In spite of all the previously mentioned vestiges, the first certain news about the nucleus which today is Campillos, comes from the 15th century when, after the Christian conquest, the site was created with people from Teba and Osuna, being united administratively to Teba until it achieved independence in 1680 through the privilege of jurisdiction. During the 17th century the growth of the town was important due to the influx of immigrants from other parts of the region, which obligated the modernisation of the streets and squares outline.
In 1975, the lands of the municipality of Peñarrubia, whose town disappeared under the waters of the Guadalteba reservoir were incorporated into the municipal district of Campillos.
Places to Visit
The most outstanding monument is the parish church of Nuestra Señora del Reposo which dates from the 16th century, although the building suffered important modifications at the end of the 18th century and beginning of the 19th century leaving it with its present configuration, especially on the main facade, which is baroque and considered to be one of the most spectacular in the Antequera region. The interior of the temple consists of three main naves and a third for chapels which presents an exuberant decoration. Inside, the tower rises with several bodies, the last to hold the bells, and crowned with a ballustrade and the cover has a pyramidical form covered with ceramic tiles.
Another monument in Campillos is the chapel of San Benito, patron saint to the town, which was probably built between 1578 and 1596 an reformed in the 18th century as far as the structure goes.
Outside the town and because of its geo-strategic situation, there are archaeological sites such as the Capacete (Roman villa and thermes), Castillón de Gobantes (Roman era), Cortijo La Cuesta (Roman necropolis), the castle (medieval), the Castillones (Roman town), the Aguilillas, etcetera.
The economic industry revolves around tanning and manufacturing hides and is renown outside the province of Málaga.

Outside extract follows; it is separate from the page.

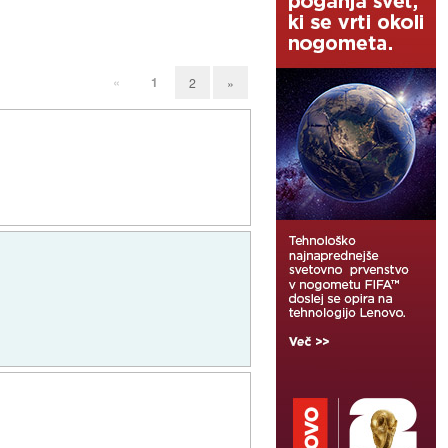
«
1
2
»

Pork products - loin in lard, spicy sausage, black pudding, barbecued steak, and cured ham- are the key to the Campillos all year round gastronomy, to which other, also pork, elaborations have to be added such as stew, and 'porra antequerana'. Apart from these dishes, other specialities are purée of soup to which they add orange, fried fish, cod, etc. Chick pea broth lentils, broad beans, breadcrumbs fried with garlic, and cold soup completes this rich gastronomic offer in which you can add sweets such as home made fairy cakes, and not so sweet buns made with oil.
Festivities and traditions
On the 5th of January they celebrate the Twelfth Night parade, the carnival and Easter. On the 10th and 11th of July are the patron saint's festivities with the San Benito festival, and around the middle of August during four days, they celebrate the annual fair. Campillos, as with other Malaga towns, has its own songs and dances, like the fandango and malagueñas. Also, because of the geographical closeness and other influences, they have sevillanas.